How do you write epistolary fiction?
“So I want to write a story that’s told through letters and texts and stuff? Like, I’ve seen books that are all emails or diary entries and I think it’s really cool, but I have no idea how to actually do it.”
There’s something irresistibly intimate about stories told in an epistolary style. Whether it’s a love note slipped between diary pages or a transcript of an interview from decades ago, it puts readers directly inside a character’s head without any narrative filter. It’s raw, immediate, and deeply personal.
The form has been around for a really long time, but in recent years has had a massive surge in popularity. In fact, the digital age has given writers more document types to play with than ever before.
What exactly is epistolary fiction?
Epistolary fiction is simply a story told through documents. The term comes from the Latin epistola, meaning ‘letter,’ but modern epistolary fiction has expanded far beyond that.
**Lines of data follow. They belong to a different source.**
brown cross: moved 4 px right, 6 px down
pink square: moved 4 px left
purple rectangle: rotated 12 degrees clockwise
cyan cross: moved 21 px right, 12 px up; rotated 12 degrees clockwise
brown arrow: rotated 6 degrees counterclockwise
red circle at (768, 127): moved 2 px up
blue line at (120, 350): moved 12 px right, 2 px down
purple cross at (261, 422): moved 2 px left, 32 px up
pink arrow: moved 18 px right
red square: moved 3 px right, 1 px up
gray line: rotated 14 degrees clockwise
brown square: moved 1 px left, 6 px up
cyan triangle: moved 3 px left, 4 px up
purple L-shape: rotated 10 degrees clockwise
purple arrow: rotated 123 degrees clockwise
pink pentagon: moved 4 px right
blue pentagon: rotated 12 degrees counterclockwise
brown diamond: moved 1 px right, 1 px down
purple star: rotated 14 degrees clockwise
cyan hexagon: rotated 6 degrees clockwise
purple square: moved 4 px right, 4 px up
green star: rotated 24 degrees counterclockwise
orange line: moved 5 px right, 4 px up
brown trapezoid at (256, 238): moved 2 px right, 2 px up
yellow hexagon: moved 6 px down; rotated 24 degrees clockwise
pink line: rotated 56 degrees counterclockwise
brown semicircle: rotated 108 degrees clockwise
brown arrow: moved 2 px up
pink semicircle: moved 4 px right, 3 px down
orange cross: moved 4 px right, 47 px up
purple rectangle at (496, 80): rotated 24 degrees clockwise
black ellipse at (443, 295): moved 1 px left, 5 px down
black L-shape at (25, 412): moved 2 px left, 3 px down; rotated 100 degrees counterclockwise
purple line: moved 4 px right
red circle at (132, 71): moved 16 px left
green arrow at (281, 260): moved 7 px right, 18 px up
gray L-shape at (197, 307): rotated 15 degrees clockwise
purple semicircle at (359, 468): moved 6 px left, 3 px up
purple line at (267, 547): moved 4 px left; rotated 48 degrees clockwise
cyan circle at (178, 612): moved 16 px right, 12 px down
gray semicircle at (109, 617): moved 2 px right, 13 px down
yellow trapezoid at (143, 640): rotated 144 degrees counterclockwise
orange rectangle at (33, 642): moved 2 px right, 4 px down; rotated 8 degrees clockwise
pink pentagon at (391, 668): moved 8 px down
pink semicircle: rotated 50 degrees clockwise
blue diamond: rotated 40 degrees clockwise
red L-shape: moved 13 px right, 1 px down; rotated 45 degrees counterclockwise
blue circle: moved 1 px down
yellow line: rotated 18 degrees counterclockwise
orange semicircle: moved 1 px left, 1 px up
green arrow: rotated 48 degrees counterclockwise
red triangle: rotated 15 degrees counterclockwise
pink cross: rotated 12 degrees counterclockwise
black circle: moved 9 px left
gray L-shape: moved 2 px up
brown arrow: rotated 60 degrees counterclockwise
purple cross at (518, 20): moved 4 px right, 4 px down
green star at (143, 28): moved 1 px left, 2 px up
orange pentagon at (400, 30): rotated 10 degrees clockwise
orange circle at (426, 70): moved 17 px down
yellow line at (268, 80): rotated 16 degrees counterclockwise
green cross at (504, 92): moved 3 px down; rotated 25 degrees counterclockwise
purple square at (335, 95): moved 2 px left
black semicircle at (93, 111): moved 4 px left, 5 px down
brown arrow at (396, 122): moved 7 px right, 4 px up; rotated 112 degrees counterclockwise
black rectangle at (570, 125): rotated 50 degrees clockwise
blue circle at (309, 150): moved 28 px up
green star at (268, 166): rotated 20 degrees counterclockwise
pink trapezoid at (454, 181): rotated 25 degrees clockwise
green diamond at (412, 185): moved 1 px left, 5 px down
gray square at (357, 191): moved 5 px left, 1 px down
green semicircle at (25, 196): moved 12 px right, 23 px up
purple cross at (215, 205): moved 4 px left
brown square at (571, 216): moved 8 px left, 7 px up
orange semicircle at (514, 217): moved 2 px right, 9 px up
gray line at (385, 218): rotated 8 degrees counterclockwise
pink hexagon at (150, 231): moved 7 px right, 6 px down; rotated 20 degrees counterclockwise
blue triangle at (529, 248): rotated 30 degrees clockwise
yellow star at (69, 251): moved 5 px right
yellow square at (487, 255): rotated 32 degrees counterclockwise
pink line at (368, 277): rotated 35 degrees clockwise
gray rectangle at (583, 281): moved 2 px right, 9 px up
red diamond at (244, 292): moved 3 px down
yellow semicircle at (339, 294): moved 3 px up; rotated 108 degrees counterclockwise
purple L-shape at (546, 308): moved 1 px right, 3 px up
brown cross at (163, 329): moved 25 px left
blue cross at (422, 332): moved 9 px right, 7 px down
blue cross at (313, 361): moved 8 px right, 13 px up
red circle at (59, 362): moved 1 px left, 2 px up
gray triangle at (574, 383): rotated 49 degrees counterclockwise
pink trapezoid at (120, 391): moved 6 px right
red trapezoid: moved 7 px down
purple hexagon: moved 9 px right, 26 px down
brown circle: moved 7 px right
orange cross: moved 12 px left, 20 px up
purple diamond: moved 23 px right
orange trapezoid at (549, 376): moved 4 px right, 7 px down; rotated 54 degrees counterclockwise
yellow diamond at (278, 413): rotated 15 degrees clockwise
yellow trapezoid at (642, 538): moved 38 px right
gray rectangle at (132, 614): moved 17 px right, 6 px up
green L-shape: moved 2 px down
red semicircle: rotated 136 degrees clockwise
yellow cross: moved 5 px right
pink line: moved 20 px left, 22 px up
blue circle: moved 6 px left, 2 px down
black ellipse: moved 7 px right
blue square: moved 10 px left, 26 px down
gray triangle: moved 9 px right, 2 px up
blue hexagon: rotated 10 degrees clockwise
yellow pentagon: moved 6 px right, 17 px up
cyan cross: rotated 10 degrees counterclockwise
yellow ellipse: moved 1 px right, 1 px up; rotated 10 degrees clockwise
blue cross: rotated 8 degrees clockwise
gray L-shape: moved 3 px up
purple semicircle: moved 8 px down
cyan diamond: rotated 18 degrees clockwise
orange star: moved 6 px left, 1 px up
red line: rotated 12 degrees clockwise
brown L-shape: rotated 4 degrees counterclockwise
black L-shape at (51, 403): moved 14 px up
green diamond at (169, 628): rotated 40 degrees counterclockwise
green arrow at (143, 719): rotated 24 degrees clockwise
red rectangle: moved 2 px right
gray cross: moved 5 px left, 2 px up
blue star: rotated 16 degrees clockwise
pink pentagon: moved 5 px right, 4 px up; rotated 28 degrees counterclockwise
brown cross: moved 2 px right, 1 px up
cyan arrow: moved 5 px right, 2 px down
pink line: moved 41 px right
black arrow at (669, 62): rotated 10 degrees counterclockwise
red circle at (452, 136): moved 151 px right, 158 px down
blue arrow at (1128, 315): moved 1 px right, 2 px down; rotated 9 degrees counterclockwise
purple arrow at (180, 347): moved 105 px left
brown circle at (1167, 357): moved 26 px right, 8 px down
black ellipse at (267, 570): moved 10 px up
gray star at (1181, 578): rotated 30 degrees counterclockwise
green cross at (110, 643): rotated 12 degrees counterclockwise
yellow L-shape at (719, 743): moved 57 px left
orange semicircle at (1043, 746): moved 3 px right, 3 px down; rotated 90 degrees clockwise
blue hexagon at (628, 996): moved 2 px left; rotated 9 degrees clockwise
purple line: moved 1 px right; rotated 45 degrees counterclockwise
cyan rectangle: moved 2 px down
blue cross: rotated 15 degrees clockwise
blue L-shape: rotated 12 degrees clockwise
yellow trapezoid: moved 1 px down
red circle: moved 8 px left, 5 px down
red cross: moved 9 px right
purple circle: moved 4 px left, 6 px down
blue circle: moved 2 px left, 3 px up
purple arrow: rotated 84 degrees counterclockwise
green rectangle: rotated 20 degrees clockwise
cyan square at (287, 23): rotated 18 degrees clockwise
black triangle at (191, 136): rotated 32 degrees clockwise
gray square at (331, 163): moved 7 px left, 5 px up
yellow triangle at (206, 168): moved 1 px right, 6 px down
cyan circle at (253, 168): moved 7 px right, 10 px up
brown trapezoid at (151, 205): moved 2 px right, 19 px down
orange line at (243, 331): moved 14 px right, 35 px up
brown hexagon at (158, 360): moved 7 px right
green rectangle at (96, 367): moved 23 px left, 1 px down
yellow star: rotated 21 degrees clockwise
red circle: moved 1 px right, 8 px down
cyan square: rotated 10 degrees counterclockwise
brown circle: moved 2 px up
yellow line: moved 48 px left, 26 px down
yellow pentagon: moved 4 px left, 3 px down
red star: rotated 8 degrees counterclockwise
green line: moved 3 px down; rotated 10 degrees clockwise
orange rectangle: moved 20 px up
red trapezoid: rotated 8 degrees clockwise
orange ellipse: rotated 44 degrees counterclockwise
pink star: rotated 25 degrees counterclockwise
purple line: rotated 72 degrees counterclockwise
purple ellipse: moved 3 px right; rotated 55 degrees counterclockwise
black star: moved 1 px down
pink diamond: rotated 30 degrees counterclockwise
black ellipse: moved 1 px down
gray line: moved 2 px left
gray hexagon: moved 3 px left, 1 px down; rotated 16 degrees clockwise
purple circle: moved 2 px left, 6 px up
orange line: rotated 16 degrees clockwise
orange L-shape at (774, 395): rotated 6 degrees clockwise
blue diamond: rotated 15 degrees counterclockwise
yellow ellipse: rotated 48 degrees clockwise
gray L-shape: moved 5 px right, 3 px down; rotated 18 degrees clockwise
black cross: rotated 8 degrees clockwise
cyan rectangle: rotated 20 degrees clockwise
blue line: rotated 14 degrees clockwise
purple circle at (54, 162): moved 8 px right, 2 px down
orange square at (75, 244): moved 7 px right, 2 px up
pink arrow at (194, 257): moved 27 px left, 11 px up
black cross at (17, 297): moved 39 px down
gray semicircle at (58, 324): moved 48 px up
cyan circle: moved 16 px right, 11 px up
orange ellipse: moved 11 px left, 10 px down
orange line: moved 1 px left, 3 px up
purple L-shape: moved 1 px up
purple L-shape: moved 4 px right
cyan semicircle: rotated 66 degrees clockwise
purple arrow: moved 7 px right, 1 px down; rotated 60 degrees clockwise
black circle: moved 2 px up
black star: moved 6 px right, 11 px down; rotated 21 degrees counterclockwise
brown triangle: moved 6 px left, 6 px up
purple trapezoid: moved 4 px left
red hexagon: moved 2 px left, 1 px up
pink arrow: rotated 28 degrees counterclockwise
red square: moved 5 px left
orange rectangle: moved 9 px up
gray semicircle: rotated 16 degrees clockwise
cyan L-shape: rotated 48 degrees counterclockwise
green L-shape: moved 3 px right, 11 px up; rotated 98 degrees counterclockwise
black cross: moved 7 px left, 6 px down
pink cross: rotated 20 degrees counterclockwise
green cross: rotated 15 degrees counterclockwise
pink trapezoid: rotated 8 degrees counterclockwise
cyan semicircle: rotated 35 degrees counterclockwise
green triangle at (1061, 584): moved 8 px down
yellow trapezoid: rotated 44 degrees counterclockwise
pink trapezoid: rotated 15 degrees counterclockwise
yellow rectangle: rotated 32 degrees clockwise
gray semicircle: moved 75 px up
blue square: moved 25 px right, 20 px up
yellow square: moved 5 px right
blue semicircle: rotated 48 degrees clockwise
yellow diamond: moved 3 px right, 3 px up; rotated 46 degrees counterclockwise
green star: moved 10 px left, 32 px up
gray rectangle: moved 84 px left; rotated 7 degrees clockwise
A lot of epistolary fiction unfolds through:
- Letters and postcards.
- Diary or journal entries.
- Emails and instant messages.
- Text conversations.
- Social media posts, comments, or DMs.
- Newspaper clippings and articles.
- Official documents, reports, or transcripts.
- Audio transcripts.
- Any combination of the above.
Classic examples of epistolary fiction include Dracula by Bram Stoker, which weaves together diary entries, letters, and newspaper clippings. And more recently, Janice Hallett has become one of my favourite epistolary writers. All her books (like The Appeal and The Twyford Code) have a central mystery that is slowly revealed through a combination of text messages, emails, and transcripts.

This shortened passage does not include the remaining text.